Directions for this task:
Transcribe the data verbatim and drop its images.

(Page-level text extractions)
________________

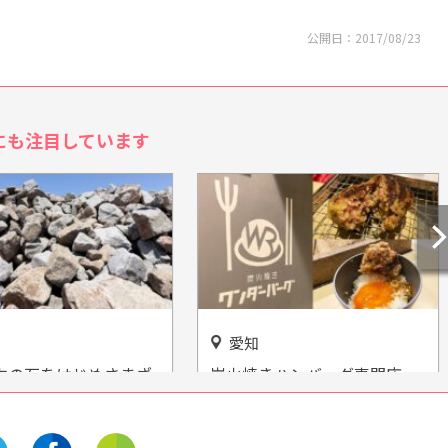
公開日：
2017/08/23
にも注目しています
岐阜
きハンバーグ専門店
こども陶器博物館 KIDSLAND
焼き ワンダーバーグ」
でオリジナル陶器を作っちゃ
市名東区にオープン！
お♪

________________

Expected answer:
公開日：
2017/08/23
にも注目しています
岐阜
きハンバーグ専門店
こども陶器博物館 KIDSLAND
焼き ワンダーバーグ」
でオリジナル陶器を作っちゃ
市名東区にオープン！
お♪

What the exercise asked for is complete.